The Astro Edit: The Wellness Minibar
Like a lot of people, we try to keep some reasonable habits going during the week. Eating well, skipping the drinks, getting some exercise in. Not for any grand reason, just because we notice the difference when we don't.
Travel tends to disrupt that. The gym is uninspiring so you skip it. You don't know the area well enough to find somewhere decent for lunch. The dinner menu doesn't leave much room for lighter options. There's a lot to unpack there, and most of it is its own conversation.
But the one thing almost no one is thinking about? What's actually in the room.
A lot of your guests are getting in late, hungry, and reaching for whatever's in the minibar. And right now, most rooms aren't making that easy.
They're not looking for a spa. They just want to not feel like they've undone a week of good habits by the time they check out.
The minibar is the most obvious place to start.
So what does yours say about how well you know your guests?
Look at what's in there and ask honestly whether it reflects who's actually staying with you. The KitKat-and-mini-wine format isn't a strategy. It's a default. And for a growing segment of travellers who are actively thinking about what they put in their bodies, it's a mismatch that's hard to miss.
Alcohol is a good example of how fast this is shifting. Consumption has been falling steadily, particularly among younger guests, and it's showing up at the bar and in room more broadly. A minibar stocked exclusively with wine, beer, and spirits is increasingly out of step with a guest who hasn't touched alcohol in two years and isn't planning to start on a Tuesday night in a hotel room. The demand for alcohol-free alternatives has moved well past kombucha and sparkling water. Adaptogenic drinks, functional beverages, and AF cocktail-style options are now a genuine category, and guests who know them are actively looking for them.
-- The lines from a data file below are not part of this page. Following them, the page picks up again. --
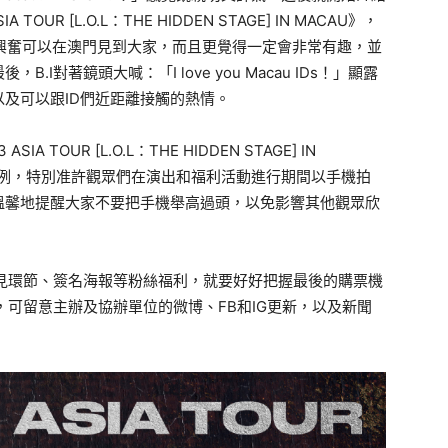
TOUR [L.O.L：THE HIDDEN STAGE] IN MACAU》，
非常興奮可以在澳門見到大家，而且更覺得一定會非常有趣，並
對著鏡頭大喊：「I love you Macau IDs！」顯露
及可以跟ID們近距離接觸的熱情。
 TOUR [L.O.L：THE HIDDEN STAGE] IN
的慣例，特別准許觀眾們在演出和福利活動進行期間以手機拍
溫馨地提醒大家不要把手機舉高過頭，以免影響其他觀眾欣
再見環節、簽名海報等粉絲福利，就要好好把握最後的購票機
，可留意主辦及協辦單位的微博、FB和IG更新，以及新聞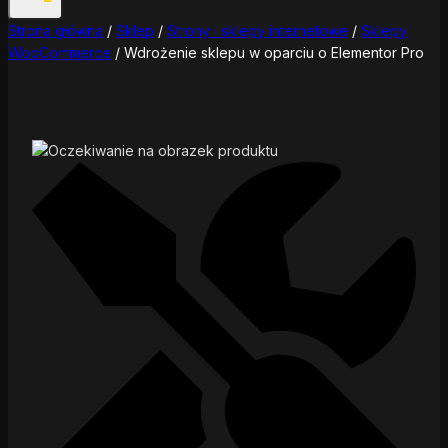
Strona główna
/
Sklep
/
Strony i sklepy internetowe
/
Sklepy
WooCommerce
/
Wdrożenie sklepu w oparciu o Elementor Pro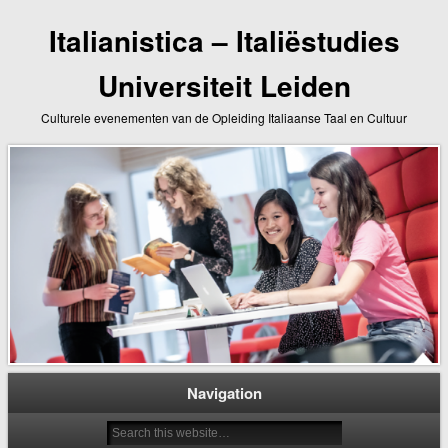
Italianistica – Italiëstudies
Universiteit Leiden
Culturele evenementen van de Opleiding Italiaanse Taal en Cultuur
Navigation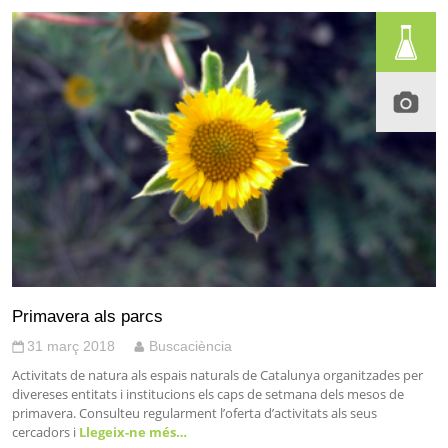
Primavera als parcs
31 març 2018
Buscaciència
Activitats de natura als espais naturals de Catalunya organitzades per
divereses entitats i institucions els caps de setmana dels mesos de
primavera. Consulteu regularment l’oferta d’activitats als seus
cercadors i
Llegeix-ne més…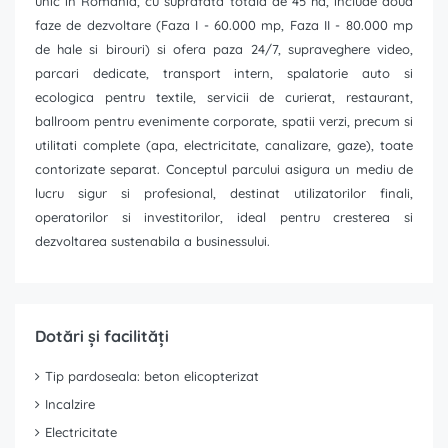
unic in Romania, cu suprafata totala de 45 ha, include doua
faze de dezvoltare (Faza I - 60.000 mp, Faza II - 80.000 mp
de hale si birouri) si ofera paza 24/7, supraveghere video,
parcari dedicate, transport intern, spalatorie auto si
ecologica pentru textile, servicii de curierat, restaurant,
ballroom pentru evenimente corporate, spatii verzi, precum si
utilitati complete (apa, electricitate, canalizare, gaze), toate
contorizate separat. Conceptul parcului asigura un mediu de
lucru sigur si profesional, destinat utilizatorilor finali,
operatorilor si investitorilor, ideal pentru cresterea si
dezvoltarea sustenabila a businessului.
Dotări și facilități
Tip pardoseala: beton elicopterizat
Incalzire
Electricitate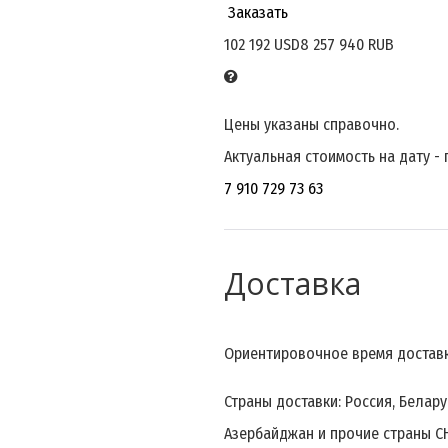
Заказать
102 192 USD
8 257 940 RUB
Цены указаны справочно.
Актуальная стоимость на дату -
7 910 729 73 63
Доставка
Ориентировочное время доставки
Страны доставки: Россия, Беларус
Азербайджан и прочие страны С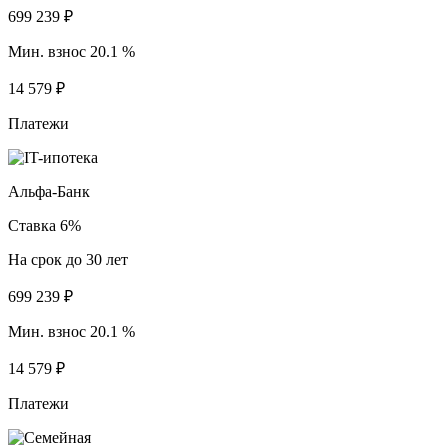
699 239 ₽
Мин. взнос 20.1 %
14 579 ₽
Платежи
Альфа-Банк
Ставка 6%
На срок до 30 лет
699 239 ₽
Мин. взнос 20.1 %
14 579 ₽
Платежи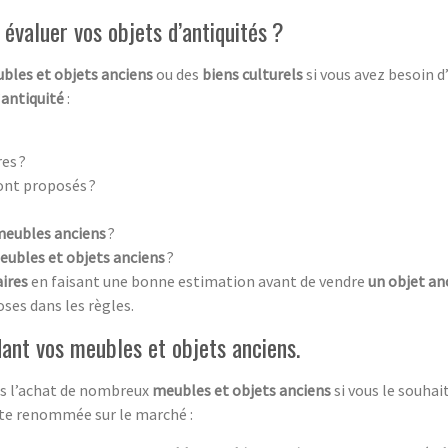
évaluer vos objets d’antiquités ?
bles et objets anciens
ou des
biens culturels
si vous avez besoin 
’
antiquité
:
es ?
ont proposés ?
meubles anciens
?
eubles et objets anciens
?
aires
en faisant une bonne estimation avant de vendre
un objet an
oses dans les règles.
ant vos meubles et objets anciens.
ans l’achat de nombreux
meubles et objets anciens
si vous le souha
rte renommée sur le marché :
The hotels doing this well overseas have treated the minibar as a genuine reinvention rather than a product swap. The most cited example is the Equinox Hotel in New York City, whose Room Bar carries more than 80 items: adaptogenic teas, performance supplements, beauty treatments, nutritional snacks, and wellness products alongside the usual. It sounds like a lot, but the numbers back it up. Beauty and wellness products now account for around 60% of their total Room Bar revenue, generating roughly $55,000 a month from that space alone. Their VP of Food, Beverage and Spa put it simply: "Our vision was to create a one stop shop for guests who want to not only look good but also feel good."
Not everyone needs 80 products. The Thompson Hotel in Austin took a more considered approach: a Seven-Minute Makeover Mask in the minibar for $15, and a skincare kit in suites with a QR code linking to a short instructional video. Low cost to implement, high perceived value. The Ritz-Carlton in LA went further with a chilled Beauty Fridge, stocked with skincare serums, under-eye masks, and cryotherapy globes, positioning in-room skincare as a spa-adjacent ritual rather than a retail transaction.
The common thread across all of these isn't the price point or the product range. It's curation and intention.
A small selection of genuinely good products, things that support the habits guests are already trying to maintain, will always land better than a shelf full of items that look like an afterthought. Magnesium sprays, sleep aromatherapy oils, adaptogen sachets, a well-chosen AF drink, herbal teas with a specific purpose. Things that say something about the property and meet guests where they actually are at 10pm.
There's also a natural retail moment built in. If a guest discovers something they love in their room, being able to point them to where they can buy it is a straightforward extension of the experience, and a revenue line that continues well after checkout.
The practical starting point
Walk your property the way a guest would, arrival through to departure, and ask honestly where the experience supports someone's health goals and where it doesn't. Then start with the minibar.
You don't need a full overhaul. Pick three to five products that genuinely reflect your guests' habits, present them well, and see what moves. That's usually enough to tell you where to go next.
The minibar isn't a big decision. But it might be the clearest signal in the room about whether you've thought about your guests or just catered to them. Start there, get it right, and build from it.